(Supplied entries)

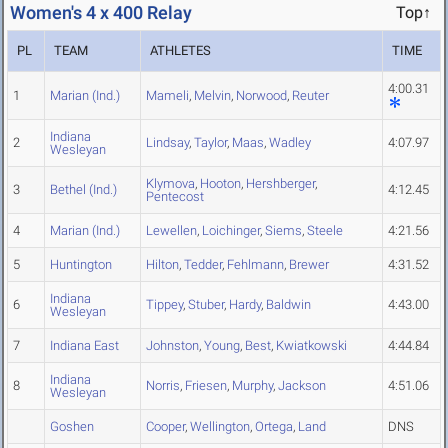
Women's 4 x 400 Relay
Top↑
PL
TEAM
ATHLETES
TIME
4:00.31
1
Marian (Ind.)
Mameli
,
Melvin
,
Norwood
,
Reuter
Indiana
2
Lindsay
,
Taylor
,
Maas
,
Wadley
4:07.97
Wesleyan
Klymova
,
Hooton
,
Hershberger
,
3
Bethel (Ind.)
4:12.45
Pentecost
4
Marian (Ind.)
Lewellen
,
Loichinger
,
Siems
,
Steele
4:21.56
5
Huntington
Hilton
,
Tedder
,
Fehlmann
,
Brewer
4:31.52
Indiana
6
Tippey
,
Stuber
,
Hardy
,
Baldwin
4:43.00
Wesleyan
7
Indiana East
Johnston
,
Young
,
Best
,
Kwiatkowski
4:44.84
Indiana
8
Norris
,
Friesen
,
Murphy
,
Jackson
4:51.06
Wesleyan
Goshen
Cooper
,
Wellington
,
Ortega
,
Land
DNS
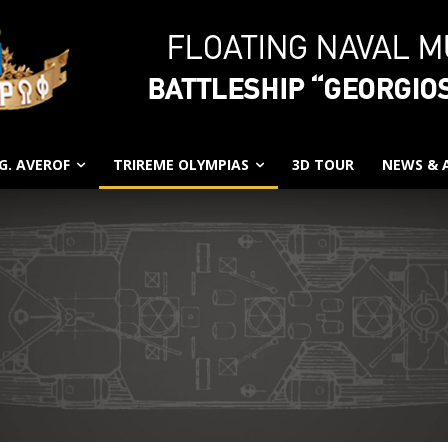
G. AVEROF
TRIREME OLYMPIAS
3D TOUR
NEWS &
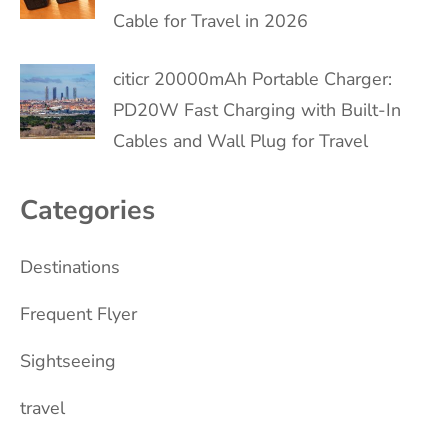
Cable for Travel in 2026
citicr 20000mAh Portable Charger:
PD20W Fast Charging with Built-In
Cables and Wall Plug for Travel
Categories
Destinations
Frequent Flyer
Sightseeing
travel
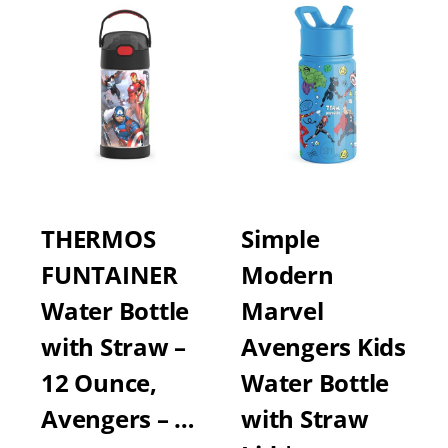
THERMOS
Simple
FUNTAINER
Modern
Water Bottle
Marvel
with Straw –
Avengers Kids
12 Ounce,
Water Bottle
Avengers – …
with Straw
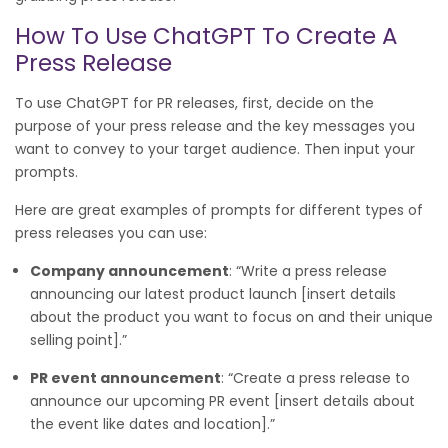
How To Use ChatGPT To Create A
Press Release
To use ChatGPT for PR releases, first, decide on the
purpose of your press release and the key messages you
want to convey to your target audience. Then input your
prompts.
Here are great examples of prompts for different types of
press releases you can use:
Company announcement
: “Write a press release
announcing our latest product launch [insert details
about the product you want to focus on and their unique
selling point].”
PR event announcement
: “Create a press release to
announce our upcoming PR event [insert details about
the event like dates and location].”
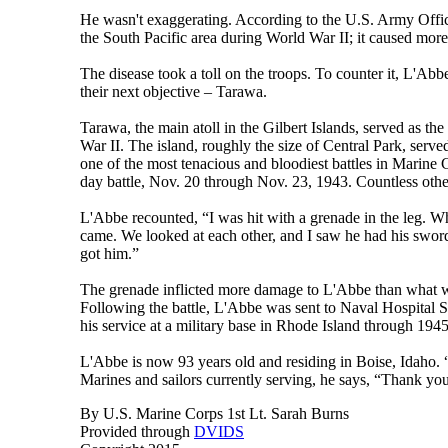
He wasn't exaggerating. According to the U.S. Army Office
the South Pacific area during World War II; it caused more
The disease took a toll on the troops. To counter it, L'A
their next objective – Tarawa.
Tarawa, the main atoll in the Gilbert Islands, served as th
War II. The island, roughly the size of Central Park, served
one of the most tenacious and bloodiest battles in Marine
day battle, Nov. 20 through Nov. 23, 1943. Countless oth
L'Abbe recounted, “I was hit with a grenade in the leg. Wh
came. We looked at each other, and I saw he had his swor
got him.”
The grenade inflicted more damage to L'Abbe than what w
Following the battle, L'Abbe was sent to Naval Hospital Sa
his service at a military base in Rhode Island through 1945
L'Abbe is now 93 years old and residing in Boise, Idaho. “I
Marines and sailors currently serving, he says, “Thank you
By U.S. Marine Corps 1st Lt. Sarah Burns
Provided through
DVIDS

(End Supplied entries)

_What to do_. Given the listing above, retype only the span of lines from the line with "PD20W Fast Charging with Built-In" up to and including the line with "The grenade inflicted", exactly as it stands and without pictures.

_Exercise result_.
PD20W Fast Charging with Built-In
Cables and Wall Plug for Travel
Categories
Destinations
Frequent Flyer
Sightseeing
travel
THERMOS
Simple
FUNTAINER
Modern
Water Bottle
Marvel
with Straw –
Avengers Kids
12 Ounce,
Water Bottle
Avengers – …
with Straw
How To Use ChatGPT To Create A
Press Release
To use ChatGPT for PR releases, first, decide on the
purpose of your press release and the key messages you
want to convey to your target audience. Then input your
prompts.
Here are great examples of prompts for different types of
press releases you can use:
Company announcement
: “Write a press release
announcing our latest product launch [insert details
about the product you want to focus on and their unique
selling point].”
PR event announcement
: “Create a press release to
announce our upcoming PR event [insert details about
the event like dates and location].”
He wasn't exaggerating. According to the U.S. Army Office
the South Pacific area during World War II; it caused more
The disease took a toll on the troops. To counter it, L'A
their next objective – Tarawa.
Tarawa, the main atoll in the Gilbert Islands, served as th
War II. The island, roughly the size of Central Park, served
one of the most tenacious and bloodiest battles in Marine
day battle, Nov. 20 through Nov. 23, 1943. Countless oth
L'Abbe recounted, “I was hit with a grenade in the leg. Wh
came. We looked at each other, and I saw he had his swor
got him.”
The grenade inflicted more damage to L'Abbe than what w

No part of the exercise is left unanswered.